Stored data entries
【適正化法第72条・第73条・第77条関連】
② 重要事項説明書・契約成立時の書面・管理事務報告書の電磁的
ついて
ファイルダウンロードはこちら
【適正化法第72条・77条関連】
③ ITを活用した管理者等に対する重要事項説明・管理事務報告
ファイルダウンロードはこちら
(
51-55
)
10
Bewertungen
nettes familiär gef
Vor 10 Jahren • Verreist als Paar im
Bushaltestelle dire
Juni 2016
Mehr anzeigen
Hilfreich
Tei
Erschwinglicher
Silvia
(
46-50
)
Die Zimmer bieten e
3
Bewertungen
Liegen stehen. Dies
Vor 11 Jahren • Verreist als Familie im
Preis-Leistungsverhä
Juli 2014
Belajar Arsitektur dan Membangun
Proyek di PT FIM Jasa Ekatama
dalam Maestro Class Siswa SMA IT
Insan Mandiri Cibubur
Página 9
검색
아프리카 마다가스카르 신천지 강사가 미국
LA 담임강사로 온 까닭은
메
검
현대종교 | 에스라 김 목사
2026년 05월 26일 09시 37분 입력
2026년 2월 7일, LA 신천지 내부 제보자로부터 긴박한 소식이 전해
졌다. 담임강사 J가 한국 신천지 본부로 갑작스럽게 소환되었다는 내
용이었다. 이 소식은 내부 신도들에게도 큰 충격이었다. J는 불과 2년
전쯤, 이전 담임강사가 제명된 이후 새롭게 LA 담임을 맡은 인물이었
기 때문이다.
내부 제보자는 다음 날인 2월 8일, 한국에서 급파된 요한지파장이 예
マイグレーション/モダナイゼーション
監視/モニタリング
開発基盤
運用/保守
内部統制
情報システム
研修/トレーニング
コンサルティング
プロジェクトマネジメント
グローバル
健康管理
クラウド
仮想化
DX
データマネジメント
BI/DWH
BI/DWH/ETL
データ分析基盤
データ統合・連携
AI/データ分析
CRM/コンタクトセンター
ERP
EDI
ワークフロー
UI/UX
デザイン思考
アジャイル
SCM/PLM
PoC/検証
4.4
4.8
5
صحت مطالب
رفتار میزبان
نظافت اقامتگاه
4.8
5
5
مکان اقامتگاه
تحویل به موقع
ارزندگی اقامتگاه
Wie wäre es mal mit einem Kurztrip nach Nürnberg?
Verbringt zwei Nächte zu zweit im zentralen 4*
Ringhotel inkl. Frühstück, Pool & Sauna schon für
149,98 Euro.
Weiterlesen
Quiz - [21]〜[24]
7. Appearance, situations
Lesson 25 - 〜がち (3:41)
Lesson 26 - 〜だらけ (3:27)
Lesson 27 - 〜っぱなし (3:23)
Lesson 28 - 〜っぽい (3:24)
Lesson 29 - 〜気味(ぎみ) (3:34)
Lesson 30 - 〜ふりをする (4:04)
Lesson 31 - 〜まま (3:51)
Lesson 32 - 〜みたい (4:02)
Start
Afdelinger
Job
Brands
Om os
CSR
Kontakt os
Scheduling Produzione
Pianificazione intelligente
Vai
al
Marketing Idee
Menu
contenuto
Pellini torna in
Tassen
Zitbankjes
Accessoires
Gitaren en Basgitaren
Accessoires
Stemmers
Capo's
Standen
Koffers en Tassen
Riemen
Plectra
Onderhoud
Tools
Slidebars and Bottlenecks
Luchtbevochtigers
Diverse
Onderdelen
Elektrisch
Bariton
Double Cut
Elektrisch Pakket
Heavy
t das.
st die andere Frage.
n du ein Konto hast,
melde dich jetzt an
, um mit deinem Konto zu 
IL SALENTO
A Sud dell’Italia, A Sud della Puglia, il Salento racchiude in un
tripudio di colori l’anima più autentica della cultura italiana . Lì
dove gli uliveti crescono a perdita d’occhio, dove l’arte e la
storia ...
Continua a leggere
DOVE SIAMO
---
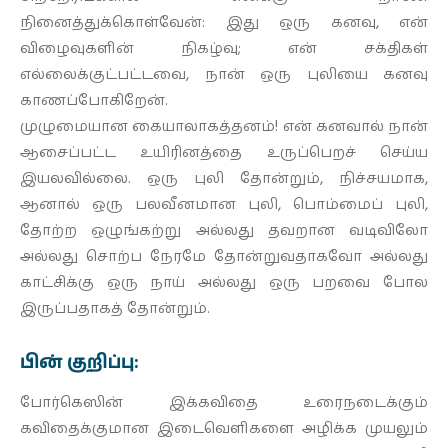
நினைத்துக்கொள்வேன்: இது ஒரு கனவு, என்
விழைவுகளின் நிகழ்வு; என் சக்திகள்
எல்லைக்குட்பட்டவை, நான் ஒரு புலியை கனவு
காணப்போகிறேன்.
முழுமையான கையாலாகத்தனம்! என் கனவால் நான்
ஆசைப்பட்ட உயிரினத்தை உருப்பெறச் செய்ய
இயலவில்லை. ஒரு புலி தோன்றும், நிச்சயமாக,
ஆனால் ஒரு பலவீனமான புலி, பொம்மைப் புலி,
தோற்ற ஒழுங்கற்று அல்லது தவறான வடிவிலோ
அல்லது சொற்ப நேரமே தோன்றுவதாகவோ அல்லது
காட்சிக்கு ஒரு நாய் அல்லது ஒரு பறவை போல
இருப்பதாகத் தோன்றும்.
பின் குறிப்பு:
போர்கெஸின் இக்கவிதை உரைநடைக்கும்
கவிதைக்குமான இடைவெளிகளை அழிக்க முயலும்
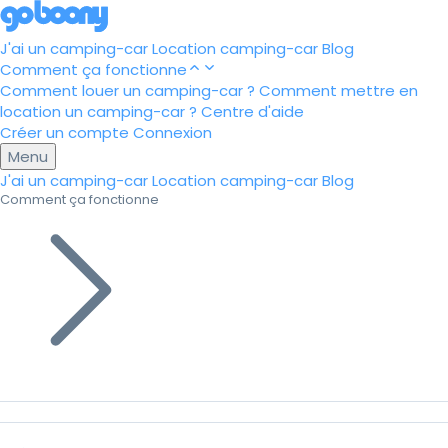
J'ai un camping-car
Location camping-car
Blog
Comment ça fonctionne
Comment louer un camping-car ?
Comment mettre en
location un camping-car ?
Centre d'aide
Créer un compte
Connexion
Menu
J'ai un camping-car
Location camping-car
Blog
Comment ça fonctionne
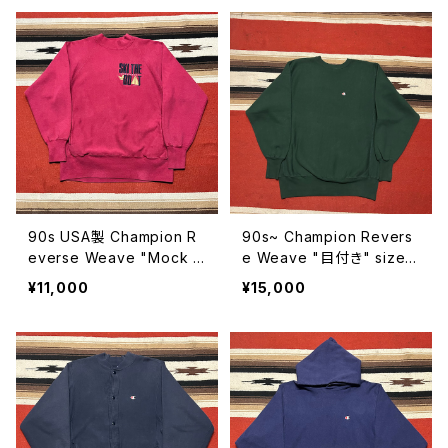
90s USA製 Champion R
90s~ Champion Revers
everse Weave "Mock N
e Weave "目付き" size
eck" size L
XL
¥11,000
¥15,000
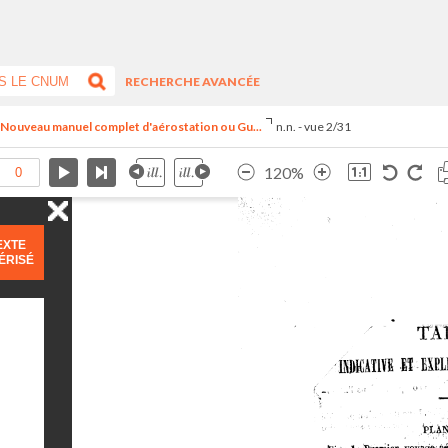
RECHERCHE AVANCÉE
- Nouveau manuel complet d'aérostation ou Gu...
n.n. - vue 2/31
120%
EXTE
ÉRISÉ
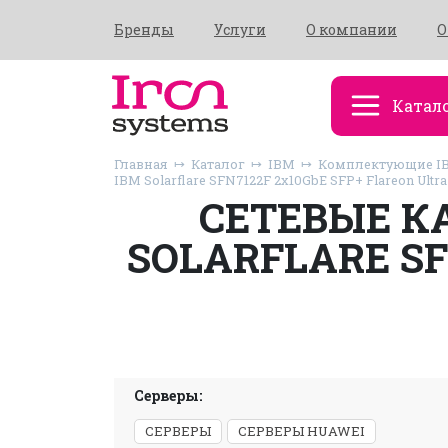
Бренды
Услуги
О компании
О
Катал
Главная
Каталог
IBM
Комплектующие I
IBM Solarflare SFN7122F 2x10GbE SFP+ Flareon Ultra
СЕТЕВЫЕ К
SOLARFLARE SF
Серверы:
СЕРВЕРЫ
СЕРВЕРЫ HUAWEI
---
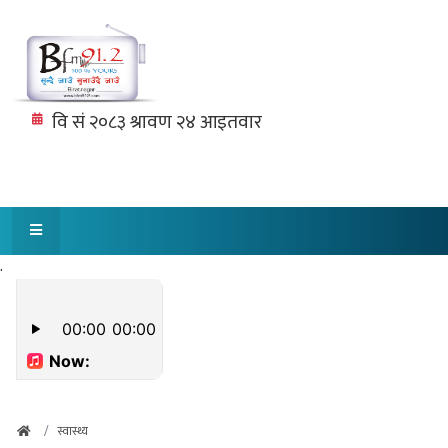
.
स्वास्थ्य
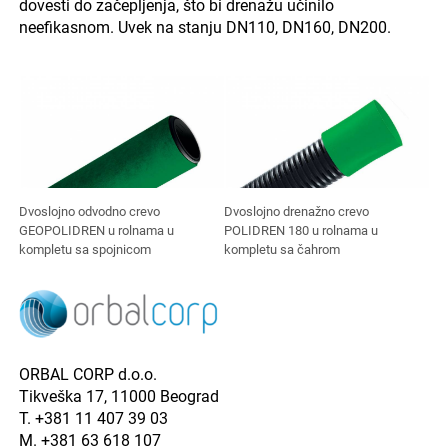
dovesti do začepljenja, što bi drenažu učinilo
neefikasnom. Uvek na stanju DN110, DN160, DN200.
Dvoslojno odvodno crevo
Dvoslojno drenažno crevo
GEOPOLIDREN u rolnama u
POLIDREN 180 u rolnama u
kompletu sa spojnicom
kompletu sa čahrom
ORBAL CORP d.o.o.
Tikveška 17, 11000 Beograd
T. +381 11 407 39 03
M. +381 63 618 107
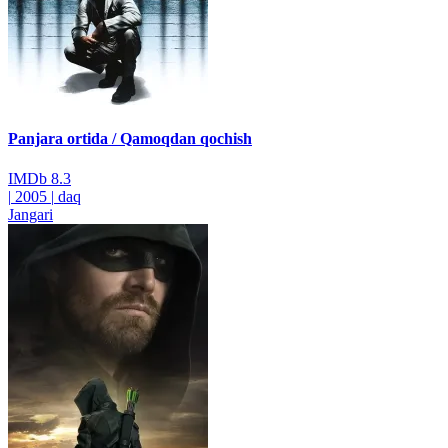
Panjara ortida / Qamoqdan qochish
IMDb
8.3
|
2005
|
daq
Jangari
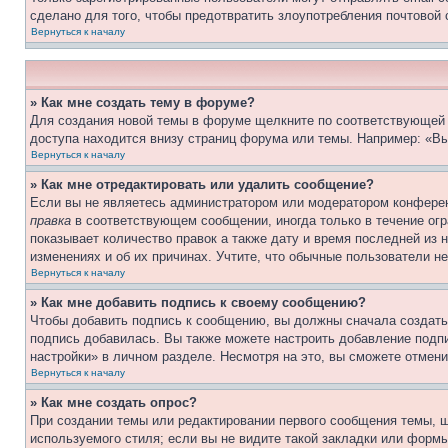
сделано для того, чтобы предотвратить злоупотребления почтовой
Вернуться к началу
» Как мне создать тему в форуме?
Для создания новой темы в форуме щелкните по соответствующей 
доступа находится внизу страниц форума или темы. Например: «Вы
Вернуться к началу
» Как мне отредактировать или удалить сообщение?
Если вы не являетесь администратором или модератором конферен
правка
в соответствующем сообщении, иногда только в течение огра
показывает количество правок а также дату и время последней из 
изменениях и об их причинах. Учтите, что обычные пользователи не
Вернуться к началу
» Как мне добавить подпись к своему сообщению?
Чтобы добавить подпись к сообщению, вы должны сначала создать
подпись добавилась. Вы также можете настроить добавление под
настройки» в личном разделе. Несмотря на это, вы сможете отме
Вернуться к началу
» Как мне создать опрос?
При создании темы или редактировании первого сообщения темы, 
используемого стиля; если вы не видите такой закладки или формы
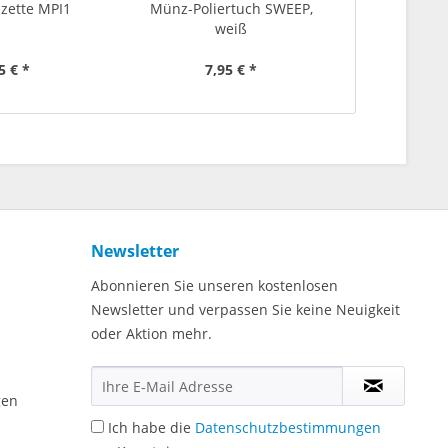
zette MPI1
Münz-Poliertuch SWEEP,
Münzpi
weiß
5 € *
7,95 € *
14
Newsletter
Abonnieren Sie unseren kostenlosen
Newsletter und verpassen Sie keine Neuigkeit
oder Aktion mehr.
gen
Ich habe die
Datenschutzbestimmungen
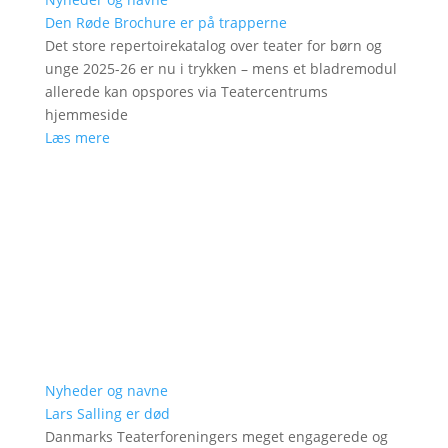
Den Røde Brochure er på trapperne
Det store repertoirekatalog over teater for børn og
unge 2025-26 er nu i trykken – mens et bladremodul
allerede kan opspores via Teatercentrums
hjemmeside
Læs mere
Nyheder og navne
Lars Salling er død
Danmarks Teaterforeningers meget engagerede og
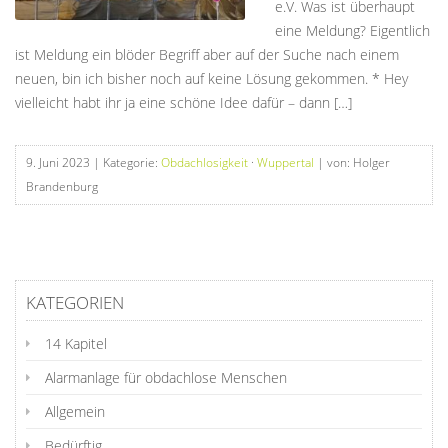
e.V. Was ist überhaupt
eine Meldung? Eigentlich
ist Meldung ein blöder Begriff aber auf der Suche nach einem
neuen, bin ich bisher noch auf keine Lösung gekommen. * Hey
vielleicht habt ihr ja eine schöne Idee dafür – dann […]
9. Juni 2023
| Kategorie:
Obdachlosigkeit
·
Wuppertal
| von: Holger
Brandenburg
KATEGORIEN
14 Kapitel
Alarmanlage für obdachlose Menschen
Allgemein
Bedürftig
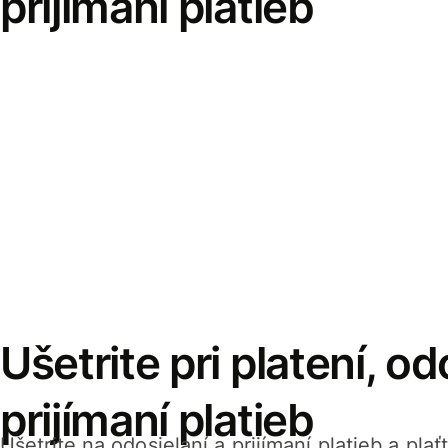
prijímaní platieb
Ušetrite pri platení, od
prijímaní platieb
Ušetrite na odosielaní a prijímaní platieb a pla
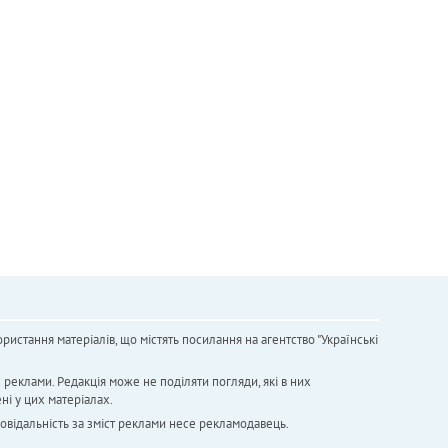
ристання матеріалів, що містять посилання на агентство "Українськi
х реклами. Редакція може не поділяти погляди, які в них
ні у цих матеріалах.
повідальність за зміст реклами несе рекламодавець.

WHAT THE EXERCISE ASKS >>
Using the entries above, repeat exactly the lines from the one with "kompletu sa čahrom" to the one with "изменениях и об", both included, and leave the pictures behind.

EXPECTED ANSWER >>
kompletu sa čahrom
ORBAL CORP d.o.o.
Tikveška 17, 11000 Beograd
T. +381 11 407 39 03
M. +381 63 618 107
Panjara ortida / Qamoqdan qochish
IMDb
8.3
|
2005
|
daq
Jangari
сделано для того, чтобы предотвратить злоупотребления почтовой
Вернуться к началу
» Как мне создать тему в форуме?
Для создания новой темы в форуме щелкните по соответствующей 
доступа находится внизу страниц форума или темы. Например: «Вы
Вернуться к началу
» Как мне отредактировать или удалить сообщение?
Если вы не являетесь администратором или модератором конферен
правка
в соответствующем сообщении, иногда только в течение огра
показывает количество правок а также дату и время последней из 
изменениях и об их причинах. Учтите, что обычные пользователи не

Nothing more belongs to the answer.